The glymphatic system clears metabolic waste in the brain by exchanging the interstitial fluid (ISF) surrounding neurons with ‘clean’ cerebrospinal fluid (CSF). Two new studies show that neurons drive glymphatic clearance of waste, including pathogenic proteins such as amyloid. Noninvasive gamma sensory stimulation, which has already entered clinical trials for the treatment of Alzheimer disease (AD), was found to promote the clearance of amyloid via this mechanism.

Li-Feng Jiang-Xie and colleagues investigated the relationship between neuronal oscillations during sleep and glymphatic waste clearance. “Given that sleep problems and waste accumulation are frequently intertwined with neurodegenerative diseases, we hypothesized that exploring these two fundamental processes may shed some light on the pathophysiology of neurological disorders, such as AD,” explains Jiang-Xie.

In mice, extracellular electrophysiological recordings from the interstitial space of the hippocampus revealed large, rhythmic ionic fluctuations during sleep but not during wakefulness. These high-energy waves enhanced perfusion of a CSF tracer in the hippocampus, suggesting that the flux of ions in the ISF drives glymphatic function.

Spike recordings from hippocampal neurons revealed that the large waves of ions were driven by synchronized action potentials from local neurons. Perfusion of a CSF tracer into the brain parenchyma was disrupted by chemogenetic inhibition of neuronal activity, indicating that this activity drives glymphatic clearance.

“We discovered that the force driving brain clearance is the same force that generates neuronal oscillations during sleep,” states Jiang-Xie. “Our findings explain why sleep problems and waste accumulation are commonly observed in neurodegenerative diseases.”

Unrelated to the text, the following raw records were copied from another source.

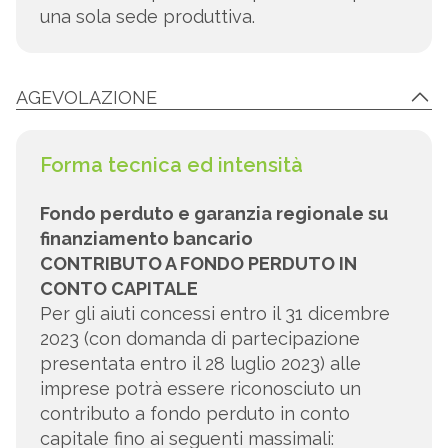
una sola sede produttiva.
AGEVOLAZIONE
Forma tecnica ed intensità
Fondo perduto e garanzia regionale su
finanziamento bancario
CONTRIBUTO A FONDO PERDUTO IN
CONTO CAPITALE
Per gli aiuti concessi entro il 31 dicembre
2023 (con domanda di partecipazione
presentata entro il 28 luglio 2023) alle
imprese potrà essere riconosciuto un
contributo a fondo perduto in conto
capitale fino ai seguenti massimali: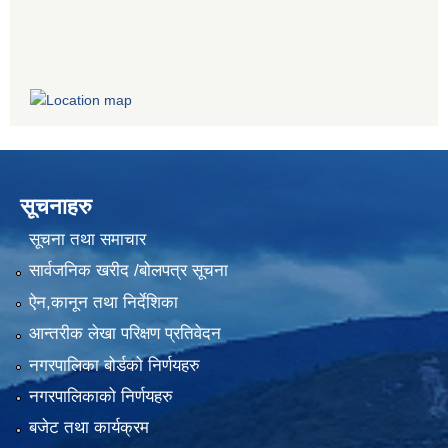
सूचनाहरु
सूचना तथा समाचार
सार्वजनिक खरीद /बोलपत्र सूचना
ऐन,कानून तथा निर्देशिका
आन्तरीक लेखा परिक्षण प्रतिवेदन
नगरपालिका बोर्डको निर्णयहरु
नगरपालिकाको निर्णयहरु
बजेट तथा कार्यक्रम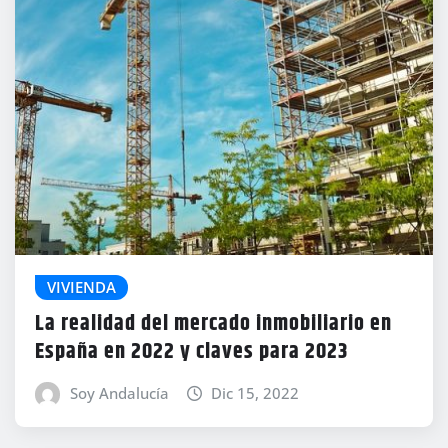
VIVIENDA
La realidad del mercado inmobiliario en
España en 2022 y claves para 2023
Soy Andalucía
Dic 15, 2022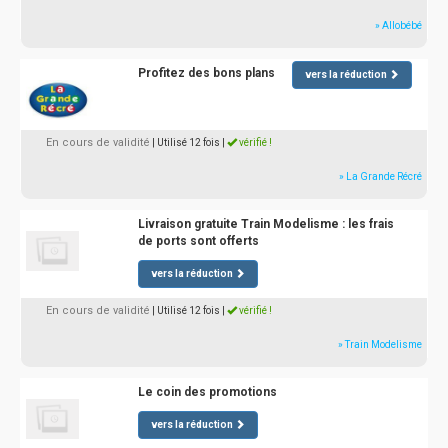
» Allobébé
Profitez des bons plans
vers la réduction
En cours de validité
| Utilisé 12 fois
|
vérifié !
» La Grande Récré
Livraison gratuite Train Modelisme : les frais
de ports sont offerts
vers la réduction
En cours de validité
| Utilisé 12 fois
|
vérifié !
» Train Modelisme
Le coin des promotions
vers la réduction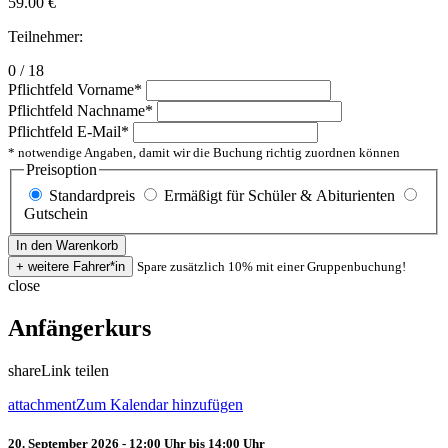
59.00
€
Teilnehmer:
0 / 18
Pflichtfeld
Vorname
*
Pflichtfeld
Nachname
*
Pflichtfeld
E-Mail
*
* notwendige Angaben, damit wir die Buchung richtig zuordnen können
Preisoption
Standardpreis
Ermäßigt für Schüler & Abiturienten
Gutschein
Spare zusätzlich 10% mit einer Gruppenbuchung!
close
Anfängerkurs
share
Link teilen
attachment
Zum Kalendar hinzufügen
20. September 2026 - 12:00 Uhr bis 14:00 Uhr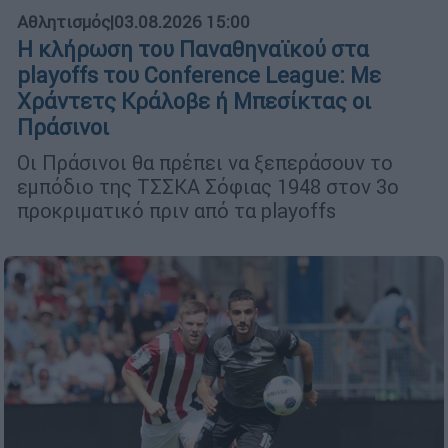
Αθλητισμός
|
03.08.2026 15:00
Η κλήρωση του Παναθηναϊκού στα
playoffs του Conference League: Με
Χράντετς Κράλοβε ή Μπεσίκτας οι
Πράσινοι
Οι Πράσινοι θα πρέπει να ξεπεράσουν το
εμπόδιο της ΤΣΣΚΑ Σόφιας 1948 στον 3ο
προκριματικό πριν από τα playoffs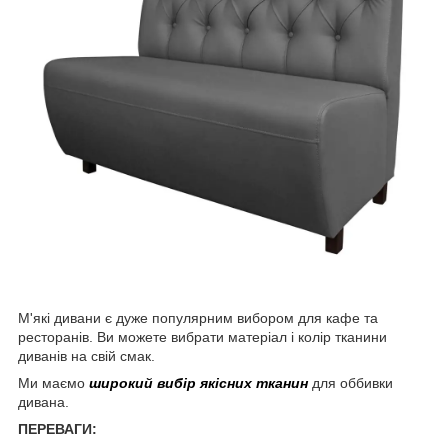
М'які дивани є дуже популярним вибором для кафе та
ресторанів. Ви можете вибрати матеріал і колір тканини
диванів на свій смак.
Ми маємо
широкий вибір якісних тканин
для оббивки
дивана.
ПЕРЕВАГИ: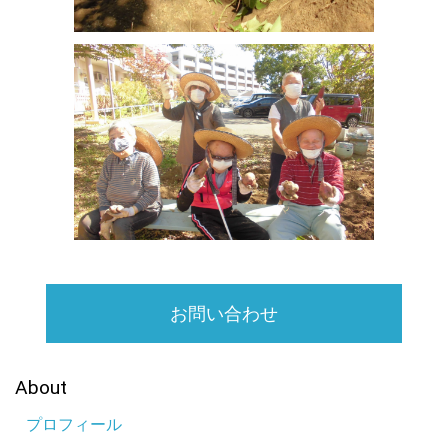
り、より機器を充実させようと背もたれのついたクロスバイクを
購入。どうしても運動不足になりやすい中、しっかりと汗を流せ
るようにしたいと思います。
2021.03.11
☆梅が満開になりました。 施設玄関前の梅が今年も満開になり
ました。きれいな花がぼんぼりのように梅色に色づき、その下で
利用者のみなさんはパシャリと記念撮影をしました。今年は桜の
開花も早いようです。次は桜のお花見が楽しみです。
2021.02.24
☆買い物代行をしています。 緊急事態宣言が出ている中、施設
では利用者のみなさんに外出禁止のご協力をいただいています。
外に出れない中、現在嗜好品などみなさんのご希望を聞き取り、
お問い合わせ
職員が買い物代行しています。
2021.02.03
☆豆まきを行いました。 今年の節分は2月2日でしたが、本日豆
About
まきを行いました。コロナ禍であり、みなさん集まって行うこと
プロフィール
はできませんでしたが、鬼に扮した職員が各居室のベランダに周
り、「福は内、鬼は外」と豆まきを行いました。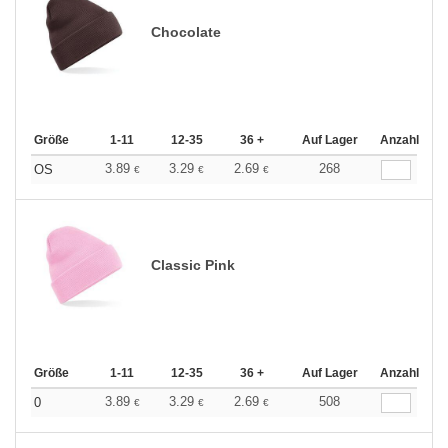
Chocolate
Größe
1-11
12-35
36 +
Auf Lager
Anzahl
3.89
3.29
2.69
268
OS
€
€
€
Classic Pink
Größe
1-11
12-35
36 +
Auf Lager
Anzahl
3.89
3.29
2.69
508
0
€
€
€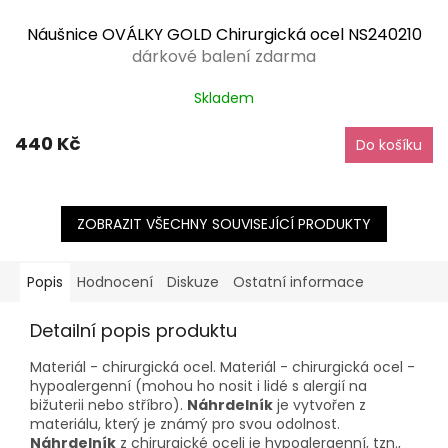
Náušnice OVÁLKY GOLD Chirurgická ocel NS240210
dárkové balení zdarma
Skladem
440 Kč
Do košíku
ZOBRAZIT VŠECHNY SOUVISEJÍCÍ PRODUKTY
Popis
Hodnocení
Diskuze
Ostatní informace
Detailní popis produktu
Materiál - chirurgická ocel. Materiál - chirurgická ocel -
hypoalergenní (mohou ho nosit i lidé s alergií na
bižuterii nebo stříbro).
Náhrdelník
je vytvořen z
materiálu, který je známý pro svou odolnost.
Náhrdelník
z chirurgické oceli je hypoalergenní, tzn.,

Mitchell Murdock and colleagues showed that 40 Hz audio-visual stimulation enhanced glymphatic clearance of amyloid in a mouse model of AD. Previous studies had demonstrated that gamma stimulation attenuates AD pathology, but the underlying mechanism was unknown.

The authors found that gamma stimulation promoted glymphatic flow by increasing polarization of the water channel aquaporin 4 on astrocytic endfeet and dilating meningeal lymphatic vessels to facilitate ISF–CSF exchange. Murdock et al. also used an optical sensor to monitor changes in neuropeptide signalling in response to stimulation. In line with results from Jiang-Xie et al., their findings suggest that synchronized neuronal activity promotes glymphatic clearance, mediated by neuropeptide release.

“It will be interesting to see how sensory stimulation in clinical settings might be useful to attenuate disease progression,” concludes Murdock. “Ongoing clinical work supports further investigation of noninvasive sensory stimulation as a disease-modifying therapeutic for AD.”